Operating Systems: Cisco IOS XR
Default Config Vulnerable: ✅ No
Notes: Only affects Packet I/O infrastructure platforms with ACLs configured for SSH, NetConf, or gRPC on the management interface; ACLs on other interfaces are not affected.

⚠️ Manual Verification Required

This CVE does not have specific version information in our database, so automatic vulnerability detection cannot determine if your system is affected.

Why? The CVE database entry doesn't specify which versions are vulnerable (no version ranges provided by the vendor/NVD).

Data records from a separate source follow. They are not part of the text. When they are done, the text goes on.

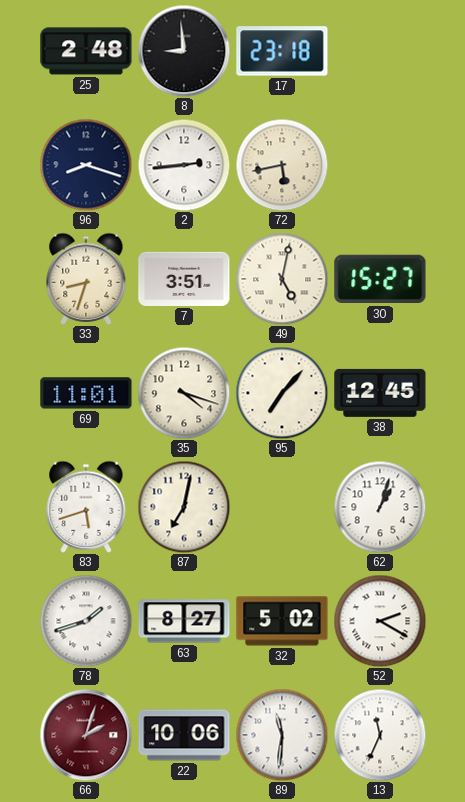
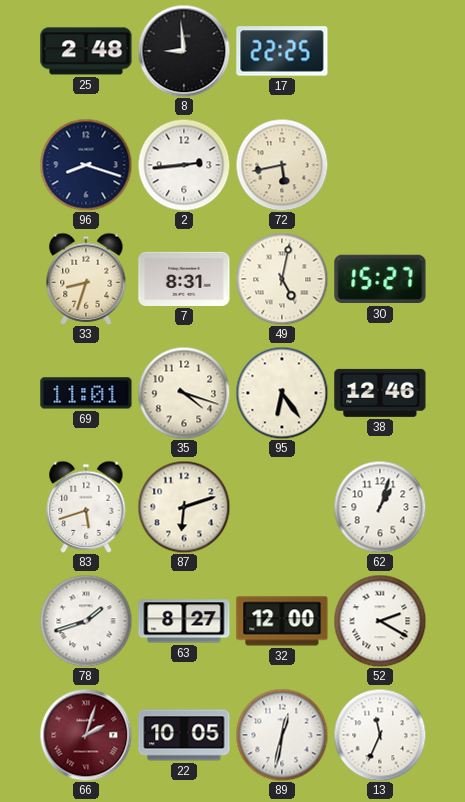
17: 23:18 -> 22:25
7: 3:51 -> 8:31
95: 7:07 -> 6:24
38: 12:45 -> 12:46
87: 7:02 -> 6:12
32: 5:02 -> 12:00
22: 10:06 -> 10:05
89: 11:31 -> 12:32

🔒 Custom verification scripts are available for registered users. Sign up free to download automated test scripts.

Recommended Actions:
  1. Review the CVE details at NVD
  2. Check vendor security advisories for your specific version
  3. Test if the vulnerability is exploitable in your environment
  4. Consider updating to the latest version as a precaution

⚠️ Risk & Real-World Impact

🔴

Worst Case

An attacker could bypass all management interface ACLs, gaining unauthorized administrative access to the device via SSH, NetConf, or gRPC, leading to full device compromise.

🟠

Likely Case

Attackers could bypass ACL restrictions to access management services that should be blocked, potentially probing or attacking the device if it is exposed.

🟢

If Mitigated

If ACLs are not relied upon as the sole control, and other security measures like network segmentation are in place, impact is limited to potential ACL bypass without further exploitation.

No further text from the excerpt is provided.